TASK INSTRUCTIONS
Leaving the pictures aside, transcribe the data below exactly.

MATERIAL PROVIDED

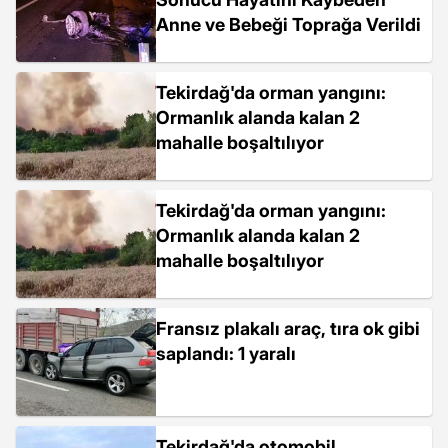
Anne ve Bebeği Toprağa Verildi
Tekirdağ'da orman yangını:
Ormanlık alanda kalan 2
mahalle boşaltılıyor
Tekirdağ'da orman yangını:
Ormanlık alanda kalan 2
mahalle boşaltılıyor
Fransız plakalı araç, tıra ok gibi
saplandı: 1 yaralı
Tekirdağ'da otomobil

ANSWER TO THIS EXERCISE
Anne ve Bebeği Toprağa Verildi
Tekirdağ'da orman yangını:
Ormanlık alanda kalan 2
mahalle boşaltılıyor
Tekirdağ'da orman yangını:
Ormanlık alanda kalan 2
mahalle boşaltılıyor
Fransız plakalı araç, tıra ok gibi
saplandı: 1 yaralı
Tekirdağ'da otomobil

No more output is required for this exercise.